The world No 1 is the best player on the planet but his disqualification at the US Open was the latest example of his knack for damaging himself
US Open bound to be remembered for oddities like empty stadiums, social distancing and bubbles within bubbles took its strangest detour yet on a sweltering Sunday afternoon in Queens when Novak Djokovic, the best player in the world and top seed in the men’s draw, was defaulted from his fourth-round match with Spain’s Pablo Carreño Busta after accidentally hitting a line judge in the throat with a ball struck in a moment of ill temper.
The shock expulsion was, as the USTA’s statement quickly clarified, the correct decision regardless of Djokovic’s intent, and one that has further rocked a tournament already compromised by absent holders and watered-down fields. We may be through with 2020, but 2020 ain’t through with us.
The world No 1 quietly absconded from the grounds without doing press – though he later apologised – with his bid for an 18th major title in tatters along with his perfect record in 26 matches to start the season. Turns out the only man who could beat Djokovic this year was Djokovic himself.
If there was a silver lining for the organizers, it was perhaps that Sunday’s abrupt final act played out in an Arthur Ashe Stadium dotted with a few dozen players and officials and not 23,000 well-lubricated spectators denied a feature-length attraction after shelling out for the Labor Day weekend tickets that regularly fetch hundreds above face value on the secondary market. One can only imagine a scene fueled by the longrunning antipathy between Djokovic and the New York crowd, a beef that goes back more than a decade to a time when he was fighting a reputation as a drama queen who melted under pressure and operated with a shall we say liberal approach to the medical timeout rule.

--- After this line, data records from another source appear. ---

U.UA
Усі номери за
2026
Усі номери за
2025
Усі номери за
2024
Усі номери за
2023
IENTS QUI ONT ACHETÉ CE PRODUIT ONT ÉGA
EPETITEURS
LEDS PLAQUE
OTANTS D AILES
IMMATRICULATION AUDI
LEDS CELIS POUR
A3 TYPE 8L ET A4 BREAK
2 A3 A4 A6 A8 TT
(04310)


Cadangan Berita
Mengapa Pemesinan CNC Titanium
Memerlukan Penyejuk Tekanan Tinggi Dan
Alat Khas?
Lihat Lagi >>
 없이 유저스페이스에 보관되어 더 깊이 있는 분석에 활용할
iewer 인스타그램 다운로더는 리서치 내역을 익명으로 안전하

Back in 2008, Djokovic didn’t take it kindly when Andy Roddick sardonically rattled off a laundry list of maladies during a press conference ahead of their third-round matchup, suggesting “bird flu”, “anthrax” and “Sars” as potential future excuses to be made by the Serb. After humbling the top-ranked American in a match where his service faults and errors were met with cheers, Djokovic provoked the crowd during an on-court interview until a smattering of boos grew into a cacophony. The frosty relations have never quite thawed, even after he won the tournament in 2011, 2015 and 2018.

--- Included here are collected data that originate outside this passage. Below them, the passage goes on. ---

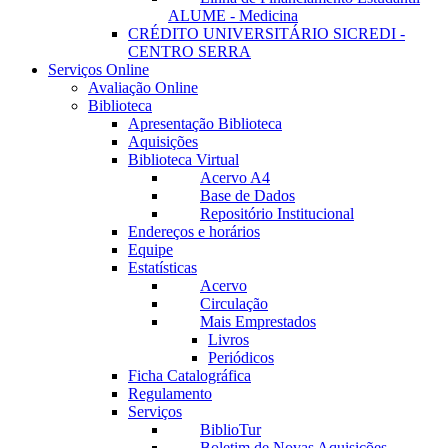
ALUME - Medicina
CRÉDITO UNIVERSITÁRIO SICREDI -
CENTRO SERRA
Serviços Online
Avaliação Online
Biblioteca
Apresentação Biblioteca
Aquisições
Biblioteca Virtual
Acervo A4
Base de Dados
Repositório Institucional
Endereços e horários
Equipe
Estatísticas
Acervo
Circulação
Mais Emprestados
Livros
Periódicos
Ficha Catalográfica
Regulamento
Serviços
BiblioTur
Boletim de Novas Aquisições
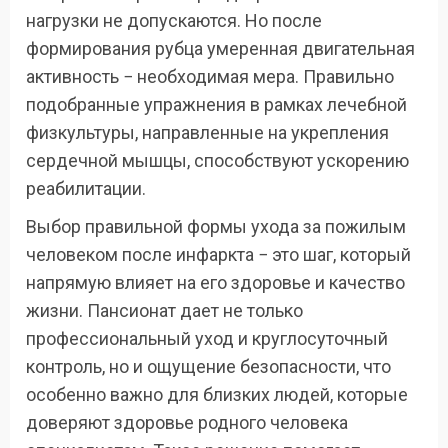
нагрузки не допускаются. Но после
формирования рубца умеренная двигательная
активность − необходимая мера. Правильно
подобранные упражнения в рамках лечебной
физкультуры, направленные на укрепления
сердечной мышцы, способствуют ускорению
реабилитации.
Выбор правильной формы ухода за пожилым
человеком после инфаркта − это шаг, который
напрямую влияет на его здоровье и качество
жизни. Пансионат дает не только
профессиональный уход и круглосуточный
контроль, но и ощущение безопасности, что
особенно важно для близких людей, которые
доверяют здоровье родного человека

So there is little doubt the US Open averted what may have been an ugly spectacle. But what it means for Djokovic moving forward, at least beyond his devoted fanbase, is less certain.
For one, this is not the first time Djokovic’s pattern of reckless behavior on the court has been put to question. In the 2016 French Open quarter-finals, he admitted he was “lucky” not to hit a nearby line judge when his racket flew out of his hand as he went to smash it in the dirt. Then a few months later at the ATP finals in London, Djokovic snapped at a reporter who suggested he nearly hit a spectator when he whizzed a ball in the direction of his players’ box.
“You guys are unbelievable,” he said at the time. “Because you’re always picking these kind of things. I’m the only player that shows his frustration on the court? That’s what you are saying? It’s not an issue for me. It’s not the first time I did it.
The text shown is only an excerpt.